Waking Life

Waking Life

In his book In The Blink Of An Eye, famed film editor Walter Murch attempts to examine why editing, the most filmic property of filmmaking, works. He arrives at no logical answer. The human brain, after all, encounters no such sharp clashes in imagery in the home or on the streets. In the real world, entire fields of sound and vision never stop and reinvent themselves in an instant. But in dreams, Murch argues, they do—and watching film involves more than a little bit of dreaming. Maybe Richard Linklater had Murch's book in mind when he made Waking Life, his remarkable new animated movie, but even if he didn't, it still plays like a justification of Murch's ideas. Linklater's dream of a film recognizes that the fabric of reality can stretch and tear under the weight of ideas, and that this is part of what gives value to both film and dreams. Linklater aids this end with Rotoscoping, a technique that converts live action to animation by tracing previously filmed material.
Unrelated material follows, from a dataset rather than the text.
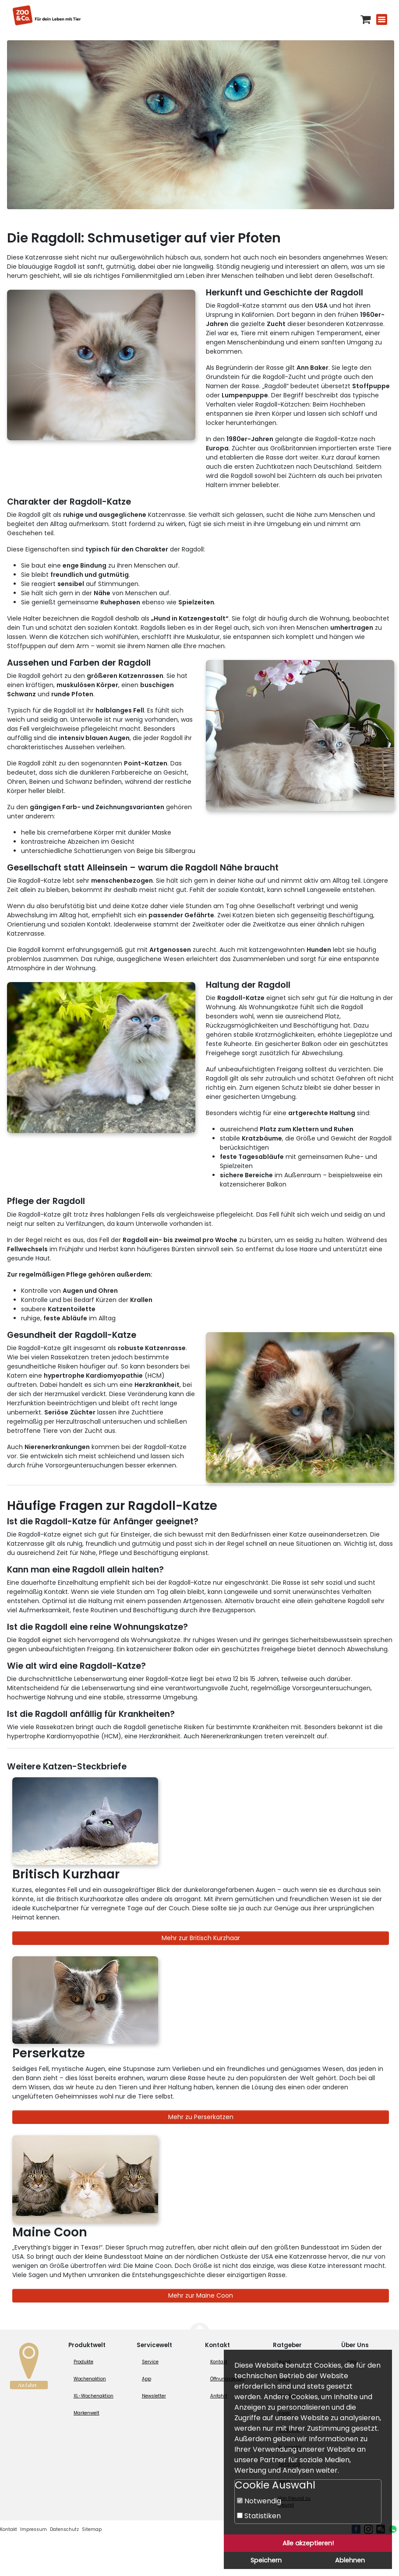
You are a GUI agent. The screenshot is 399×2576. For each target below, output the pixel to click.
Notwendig (259, 2501)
Linklater and a small army of animators discover hidden possibilities within the fairly ancient, and often artless, procedure. Their protagonist is Wiley Wiggins, best remembered as the sleepy-eyed incoming freshman from Dazed And Confused. Here, he's first seen looking for a ride back into town after arriving at the bus station, the first of several echoes of Linklater's debut, Slacker. Adrift in a town that grows less familiar the more time he spends there, Wiggins encounters friends, crackpots, philosophers, and dreamers. Each engages him in a dialogue (or, just as often, delivers a monologue) on topics that include the enduring value of existentialism in a post-postmodern philosophical climate, the use of quantum physics as a model for discussing the eternal debate on free will, the significance of driving around in a car that looks like a boat, and the powers of lucid dreaming. In form, Waking Life at times resembles Slacker: The Animated Series, which in itself would be welcome enough, but it contains an intellectual heft and openness to possibility unseen in Linklater's debut. Wiggins encounters a few fools and loons, but mostly he comes across fellow seekers with ideas worth hearing. Though Waking Life's characters are sometimes pretentious, the film itself is not. The continual, gentle drift of its background helps set a tone of mostly gentle, mostly intellectual play, presenting ideas that engage waking life even while seeming to emanate from another place.